Le gouverneur de la Banque d'Espagne jette l'éponge

Par Gaëlle Lucas, à Madrid  |   |  586  mots
Miguel Ángel Fernández Ordoñez, dit MAFO, avait été nommé en 2006 par José Luis Zapatero, sans consensus comme le veut la tradition / Copyright AFP
La démission surprise de la première autorité financière du pays met en évidence les liens entre politique et finances en Espagne.

Miguel Ángel Fernández Ordoñez, plus connu en Espagne sous l'acronyme MAFO, a annoncé mardi qu'il quittera son poste le 10 juin prochain, un mois avant le terme officiel de son mandat. Dans un communiqué, le gouverneur de la Banque d'Espagne a jugé que les étapes de la restructuration du secteur financier à venir en juin ne peuvent être gérées par une autorité sur le départ.

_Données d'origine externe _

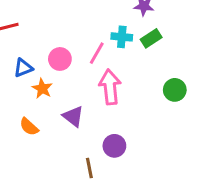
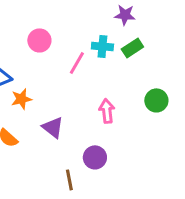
pink circle: (60, 59) -> (39, 40), moved
pink arrow: (110, 87) -> (107, 111), moved, size x0.7
orange star: (42, 88) -> (21, 99), turned 30

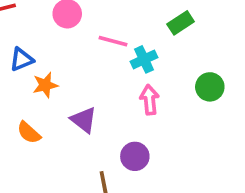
cyan cross: (102, 46) -> (144, 59), moved, turned -30
pink line: (77, 63) -> (113, 41), turned 75

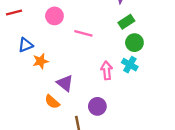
cyan cross: (144, 59) -> (130, 65), moved, turned -35
green circle: (210, 87) -> (134, 43), moved
orange semicircle: (29, 133) -> (52, 102), moved

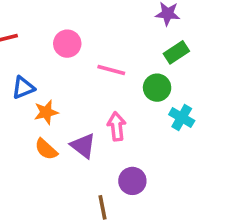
green circle: (134, 43) -> (157, 88), moved
pink arrow: (107, 70) -> (117, 126), moved
orange semicircle: (52, 102) -> (46, 149), moved

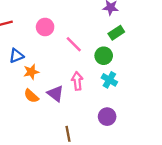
pink line: (111, 70) -> (74, 44), turned 30
cyan cross: (182, 118) -> (109, 80), moved
purple circle: (132, 181) -> (107, 117), moved

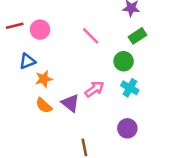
pink circle: (45, 27) -> (40, 30), moved
pink line: (74, 44) -> (91, 36), moved
pink arrow: (77, 81) -> (94, 89), turned 60

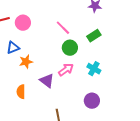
green rectangle: (137, 36) -> (94, 36), moved
green circle: (124, 61) -> (70, 48), moved
orange semicircle: (44, 106) -> (21, 92), moved, turned 48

La presse espagnole lie plutôt ce départ précipité aux attaques dirigées contre la supervision de la Banque centrale par le Parti Populaire (PP) de Mariano Rajoy ces dernières semaines. Le gouverneur les a qualifiées de « campagne de discrédit », mercredi au Sénat. Le PP accuse notamment la Banque d'Espagne d'être l'unique coupable de la nationalisation de Bankia, la quatrième banque du pays, qui nécessite aujourd'hui 23,5 milliards de fonds publics. Le PP n'a jamais accepté MAFO, ancien secrétaire d'Etat sous Felipe Gonzalez et José Luis Zapatero, nommé en 2006 par ce dernier sans consensus avec le parti de droite, contrairement à la tradition.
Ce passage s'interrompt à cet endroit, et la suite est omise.